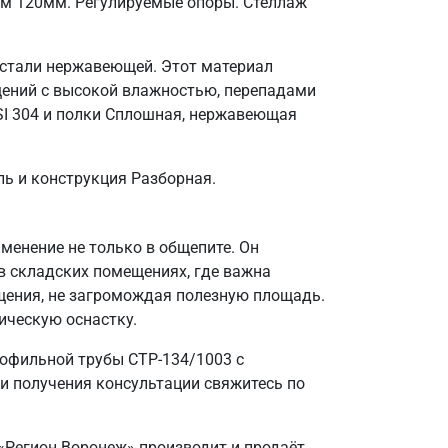
ом 120мм. Регулируемые опоры. Стеллаж
 стали нержавеющей. Этот материал
щений с высокой влажностью, перепадами
SI 304 и полки Сплошная, нержавеющая
ль и конструкция Разборная.
енение не только в общепите. Он
в складских помещениях, где важна
щения, не загромождая полезную площадь.
ическую оснастку.
офильной трубы СТР-134/1003 с
и получения консультации свяжитесь по
 «Регион Воронеж» производит и продаёт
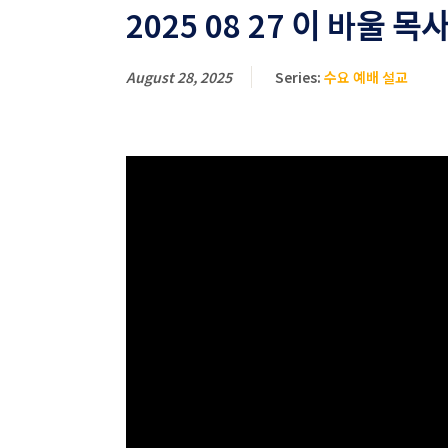
2025 08 27 이 바울 목사
August 28, 2025
Series:
수요 예배 설교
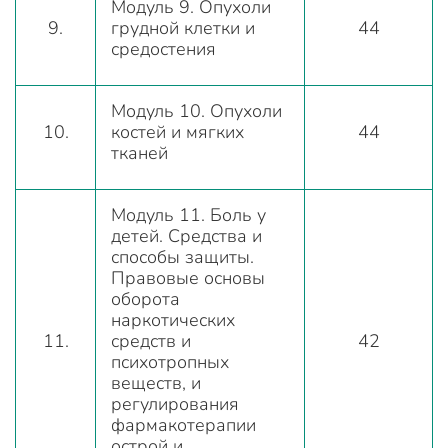
Модуль 9. Опухоли
9.
грудной клетки и
44
средостения
Модуль 10. Опухоли
10.
костей и мягких
44
тканей
Модуль 11. Боль у
детей. Средства и
способы защиты.
Правовые основы
оборота
наркотических
11.
средств и
42
психотропных
веществ, и
регулирования
фармакотерапии
острой и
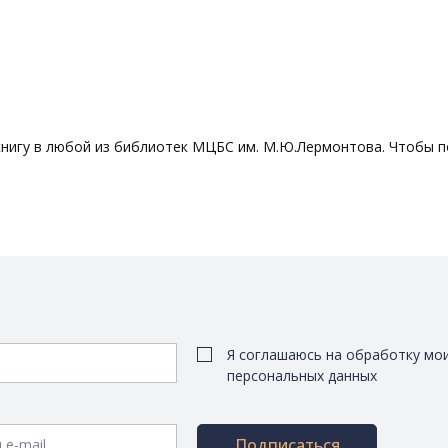
игу в любой из библиотек МЦБС им. М.Ю.Лермонтова. Чтобы пол
Я соглашаюсь на обработку мо
персональных данных
Подписаться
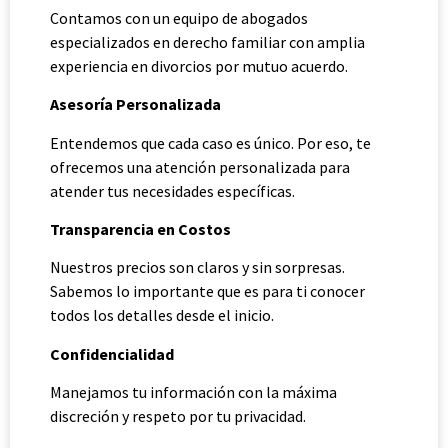
Contamos con un equipo de abogados
especializados en derecho familiar con amplia
experiencia en divorcios por mutuo acuerdo.
Asesoría Personalizada
Entendemos que cada caso es único. Por eso, te
ofrecemos una atención personalizada para
atender tus necesidades específicas.
Transparencia en Costos
Nuestros precios son claros y sin sorpresas.
Sabemos lo importante que es para ti conocer
todos los detalles desde el inicio.
Confidencialidad
Manejamos tu información con la máxima
discreción y respeto por tu privacidad.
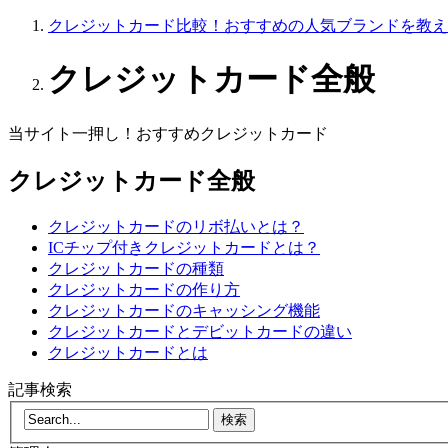
クレジットカード比較！おすすめの人気ブランドを教え
クレジットカード全般
当サイト一押し！おすすめクレジットカード
クレジットカード全般
クレジットカードのリボ払いとは？
ICチップ付きクレジットカードとは？
クレジットカードの種類
クレジットカードの作り方
クレジットカードのキャッシング機能
クレジットカードとデビットカードの違い
クレジットカードとは
記事検索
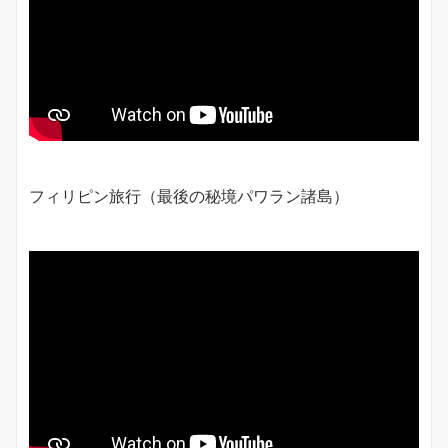
フィリピン旅行（最後の秘境パワラン諸島）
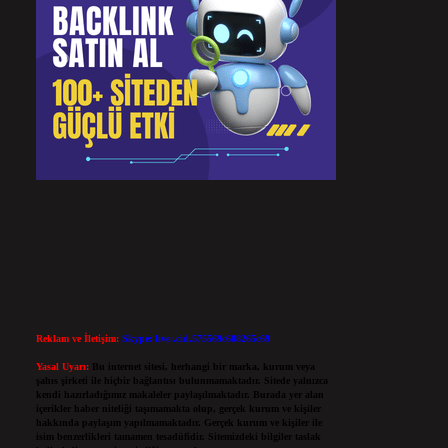
Reklam ve İletişim:
Skype: live:.cid.575569c608265c69
Yasal Uyarı:
Bu internet sitesi, herhangi bir marka, kurum veya
şahıs şirketi ile hiçbir bağlantısı bulunmamaktadır. Sitede yalnızca
kendi hazırladığımız makaleler paylaşılmaktadır. Burada yer alan
içerikler haber niteliği taşımamakta olup, gerçek kurum ve kişiler
hakkında paylaşım yapılmamaktadır. Gerçek kurum ve kişiler ile
isim benzerlikleri tamamen tesadüfidir. Sitemizdeki bilgiler taslak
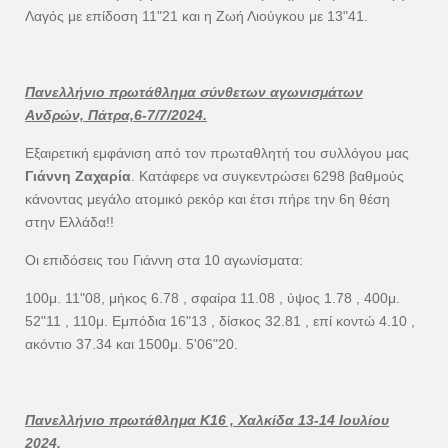
Λαγός με επίδοση 11"21 και η Ζωή Λιούγκου με 13"41.
Πανελλήνιο πρωτάθλημα σύνθετων αγωνισμάτων
Ανδρών, Πάτρα,6-7/7/2024.
Εξαιρετική εμφάνιση από τον πρωταθλητή του συλλόγου μας
Γιάννη Ζαχαρία
. Κατάφερε να συγκεντρώσει 6298 βαθμούς
κάνοντας μεγάλο ατομικό ρεκόρ και έτσι πήρε την 6η θέση
στην Ελλάδα!!
Οι επιδόσεις του Γιάννη στα 10 αγωνίσματα:
100μ. 11"08, μήκος 6.78 , σφαίρα 11.08 , ύψος 1.78 , 400μ.
52"11 , 110μ. Εμπόδια 16"13 , δίσκος 32.81 , επί κοντώ 4.10 ,
ακόντιο 37.34 και 1500μ. 5'06"20.
Πανελλήνιο πρωτάθλημα Κ16 , Χαλκίδα 13-14 Ιουλίου
2024.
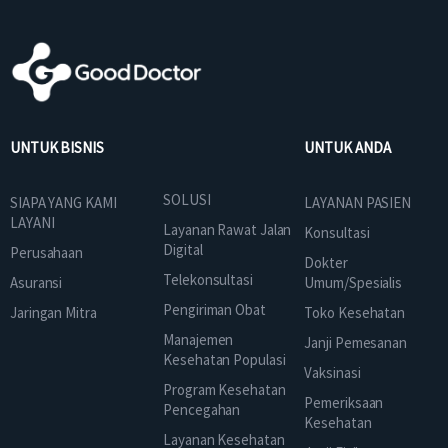
UNTUK BISNIS
UNTUK ANDA
SOLUSI
SIAPA YANG KAMI
LAYANAN PASIEN
LAYANI
Layanan Rawat Jalan
Konsultasi
Digital
Perusahaan
Dokter
Telekonsultasi
Asuransi
Umum/Spesialis
Pengiriman Obat
Jaringan Mitra
Toko Kesehatan
Manajemen
Janji Pemesanan
Kesehatan Populasi
Vaksinasi
Program Kesehatan
Pemeriksaan
Pencegahan
Kesehatan
Layanan Kesehatan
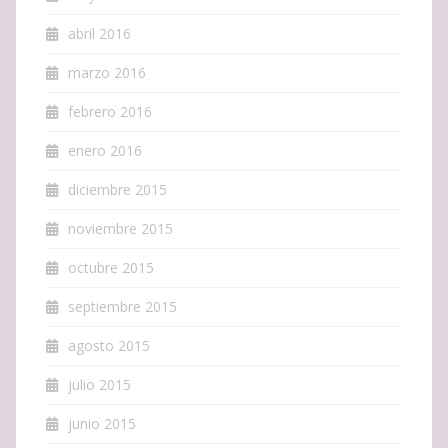
abril 2016
marzo 2016
febrero 2016
enero 2016
diciembre 2015
noviembre 2015
octubre 2015
septiembre 2015
agosto 2015
julio 2015
junio 2015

▸ **Description of the task**: Could you copy every line from the records that mentions the word "Kesehatan"?

▸ **Response**:
Toko Kesehatan
Kesehatan Populasi
Program Kesehatan
Kesehatan
Layanan Kesehatan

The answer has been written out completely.